*Data extracts*:
***
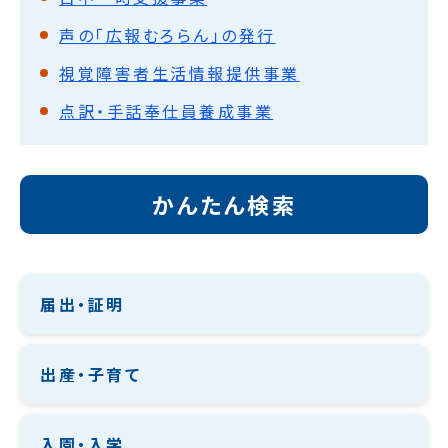
声の「広報むろらん」の発行
視覚障害者生活情報提供事業
点訳・手話奉仕員養成事業
かんたん検索
届出・証明
出産・子育て
入園・入学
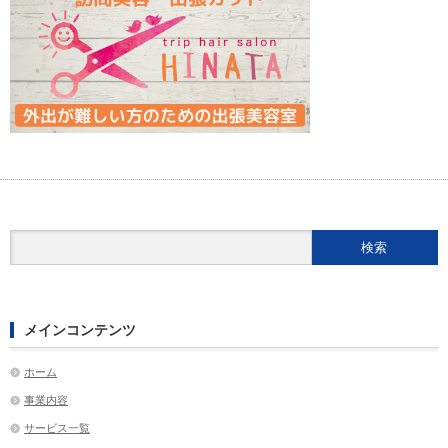
メインコンテンツ
ホーム
事業内容
サービス一覧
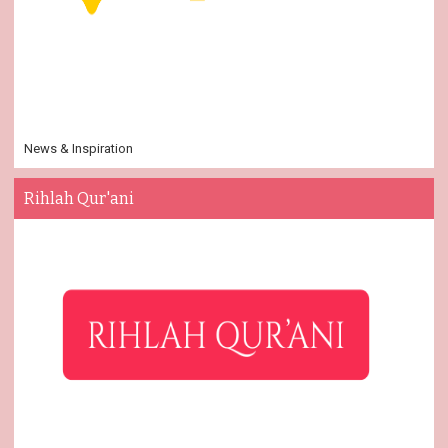
News & Inspiration
Rihlah Qur'ani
***
*What is expected*: Verbatim output, no pictures: the line holding "点訳・手話奉仕員養成事業" and all lines after it through the last line of the material, with nothing else.

*Expected output*:
点訳・手話奉仕員養成事業
かんたん検索
届出・証明
出産・子育て
入園・入学
メインコンテンツ
ホーム
事業内容
サービス一覧
News & Inspiration
Rihlah Qur'ani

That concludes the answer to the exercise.